Mi lengua recorre el pene, me centro en su frenillo, se que es donde se encuentra el mayor placer si sabes agitarlo, Pablo gime, me excita.
Su sexo entra sale de mi boca, y sus manos me masturban con delicadeza.
Los labios se juntan mientras mi cuerpo se coloca sobre la mesa, poco a poco, mi culo se abre para darle paso, noto como la saliva de Pablo se expande con la ayuda de sus dedos, preparando mi ano para la penetración.
Mi mano no deja de agitar mi pene, necesito que me penetre, se lo digo, es casi una súplica, le pido que me entre, que me posea.
Puedo notar cada pliegue de su pene, el glande que se abre paso por la oscuridad de mi hueco, no me duele, la mezcla de amor en cada susurro que Pablo le dedica a mis oídos hacen que mi calor se expanda y mis vasos sanguíneos ayuden a dilatarse el ano deseoso de ser invadido.
Como una ráfaga entra y sale, lo siento tan adentro que mi mano no puede dejar de masturbar mi pene, me gusta, es Pablo, mi Pablo.
Me está haciendo suyo.
Puedo escuchar los chasquidos de su entrada, reposa, y me gusta, Pablo gime, y acelera el movimiento que hasta ahora era sutil, libre pero suave, acelera y con él mi culo da rienda suelta a un movimiento de mis caderas que hacen que su orgasmo llegue.
Puedo sentir su semen ardiente expandido por mi interior.
Es intenso, placentero, continuo agitándome, y mi mano masturba mi sexo deseando correrme, esparcir mi leche por la mesa.
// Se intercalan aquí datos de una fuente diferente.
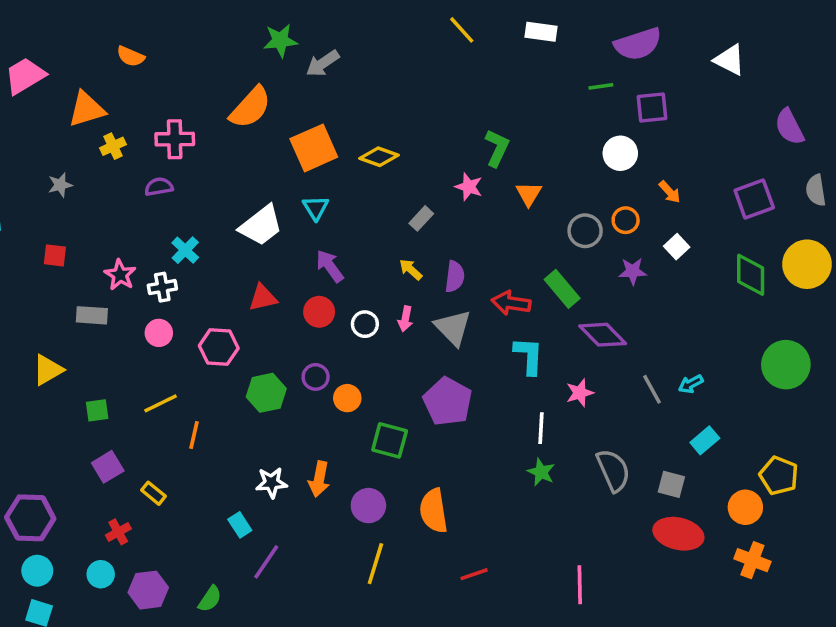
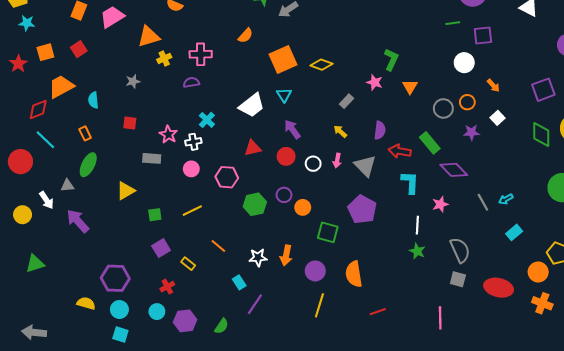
orange semicircle: (250, 107) -> (245, 36), size x0.6
purple semicircle: (455, 277) -> (380, 130), moved
orange line: (194, 435) -> (218, 246), moved, turned -63
gray square: (671, 484) -> (458, 279), moved

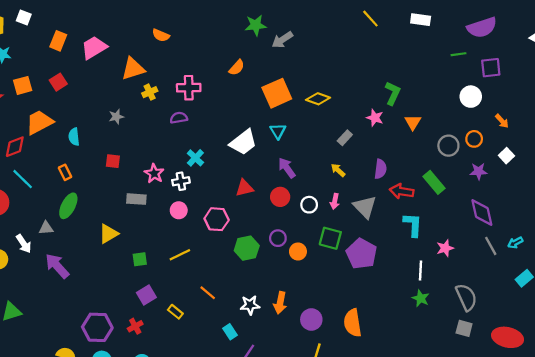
purple diamond: (454, 170) -> (482, 212), moved, turned 32
green square: (328, 232) -> (330, 238), moved
red cross: (167, 287) -> (135, 326), moved

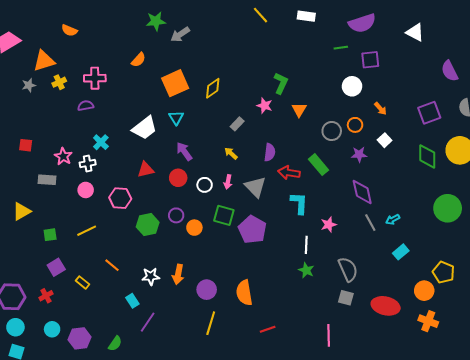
yellow diamond: (318, 99) -> (213, 88), turned -55
gray star: (116, 117) -> (29, 85), moved

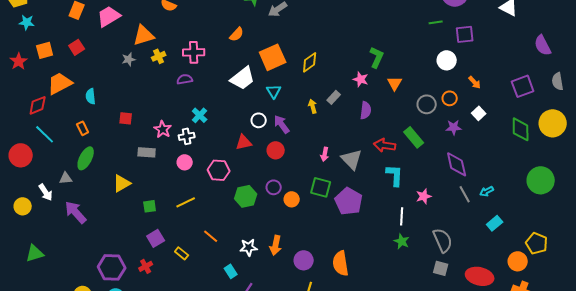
white trapezoid: (145, 128) -> (243, 78), moved
purple semicircle: (270, 152) -> (366, 110), moved
yellow arrow: (231, 153) -> (313, 106), moved, turned 32
white circle: (205, 185) -> (259, 120), moved

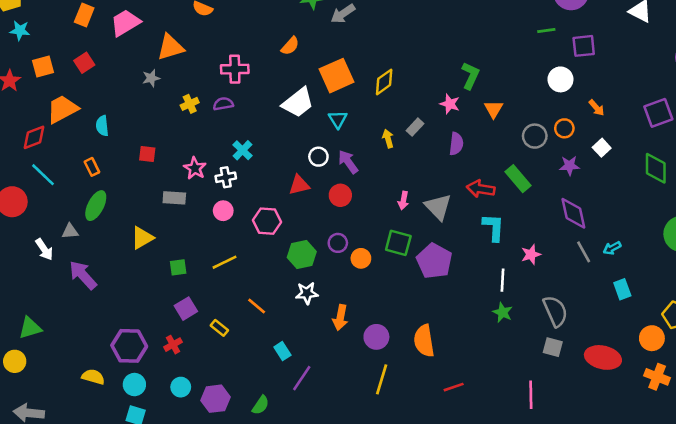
yellow cross: (159, 56) -> (190, 104), moved
yellow circle: (23, 206) -> (15, 361), moved
cyan rectangle: (495, 223) -> (622, 289), turned -70
white star: (249, 247) -> (307, 293), moved

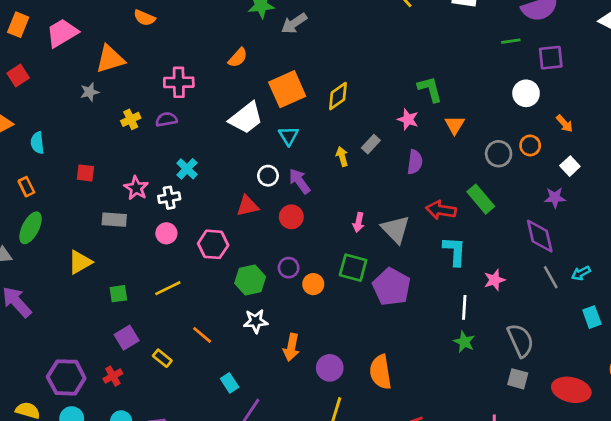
green L-shape: (470, 76) -> (430, 89), turned -40
purple star: (569, 166) -> (555, 198), moved

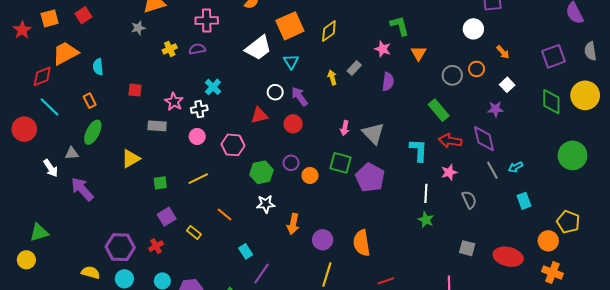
red arrow: (441, 210) -> (450, 141), moved
gray semicircle: (521, 340) -> (469, 200), moved, size x0.7

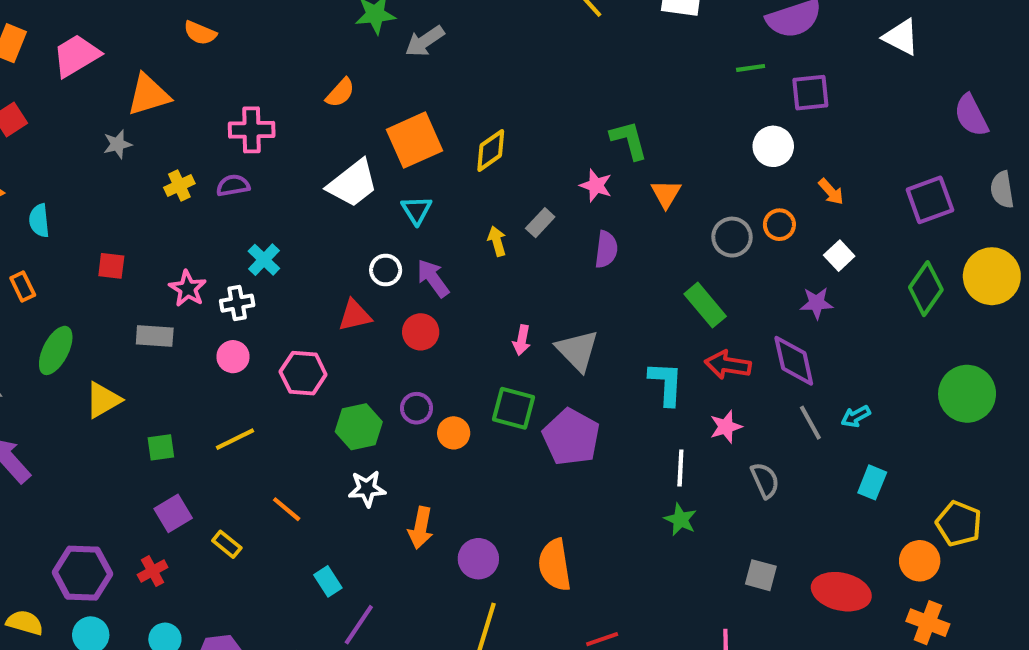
green diamond: (551, 102) -> (926, 289), turned 35
green ellipse: (93, 132) -> (56, 350), moved
cyan rectangle: (524, 201) -> (872, 482), turned 42

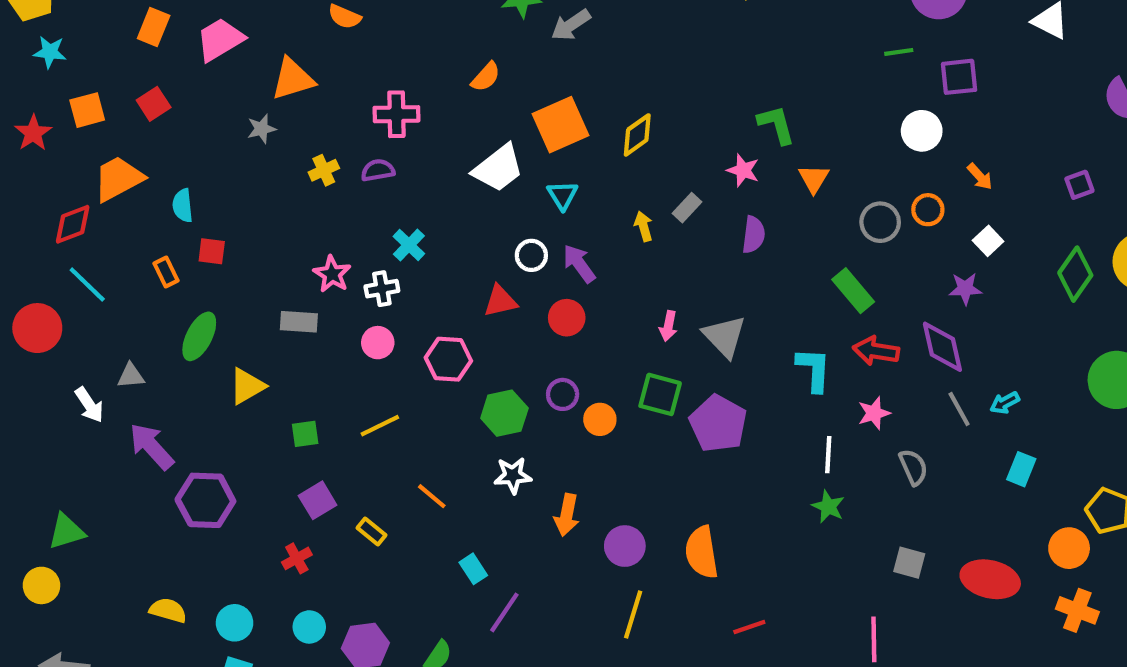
purple square: (930, 200) -> (1079, 185), size x0.6
red square: (111, 266) -> (212, 251), moved
purple hexagon: (82, 573) -> (205, 500), moved

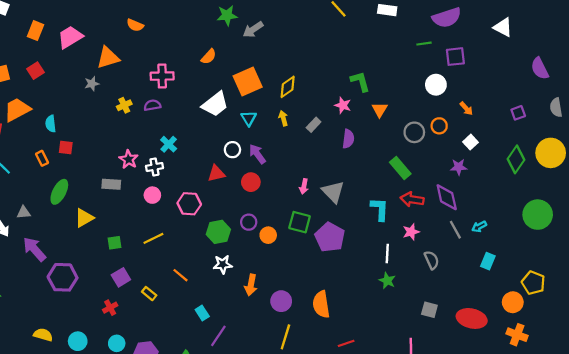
yellow arrow: (643, 226) -> (283, 118), moved

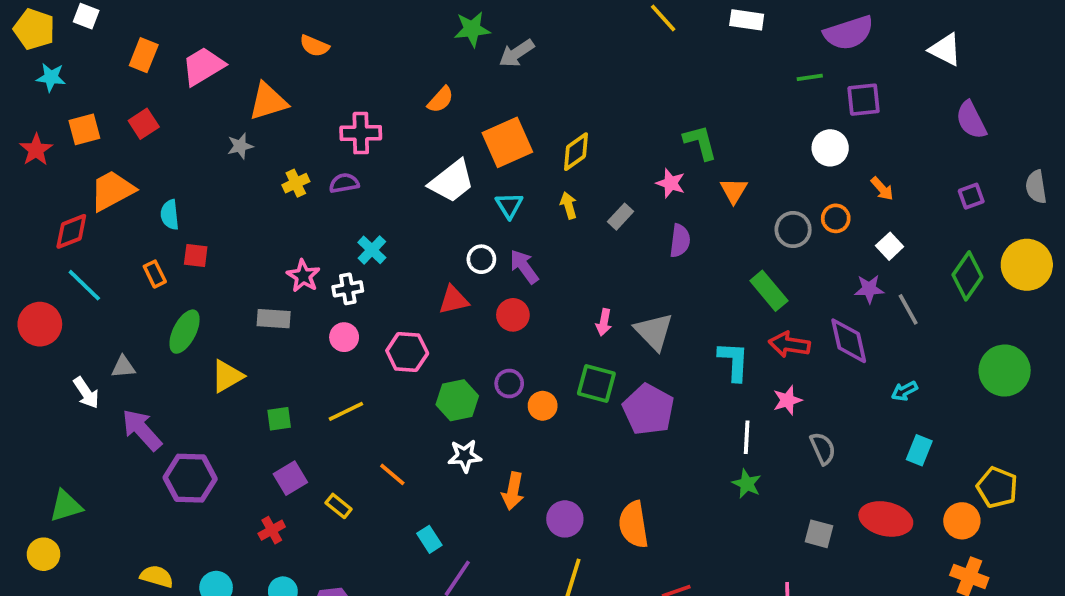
purple semicircle: (540, 68) -> (971, 120), moved
gray line: (455, 230) -> (908, 309), moved
red ellipse: (472, 318) -> (886, 519), moved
Pablo sale de mí, me gira, voltea mi cuerpo hasta situarlo frente al suyo, sus manos agarran mi cuello y me besa.
Ahora te toca a tí.
Pablo, abre su culo ante mis ojos, y con su propio dedo estimula el hoyo negro por el que mi pene entrará.
Dejo de masturbarme, y lentamente lo amo, milímetro a milímetro, entro en él, mi glande siente como entra, como recorre el camino hasta situarse completamente en el interior de Pablo.
Una de sus manos se aferra a mi culo, ayudándome a agitarme, y al estar lubricado entro y salgo con más facilidad.
Ver la cara de Pablo es un poema, me mira con los ojos brillantes, me dice palabras sin voz, me mima con su mano, cada acto cada movimiento desprende amor.
Hasta que estallo dentro de su culo, mi leche se expande y mi sexo resbala más que antes.
Pablo gime otra vez, y veo como se corre dejando la marca de su esencia salpicando la mesa y deslizándose por las patas de madera.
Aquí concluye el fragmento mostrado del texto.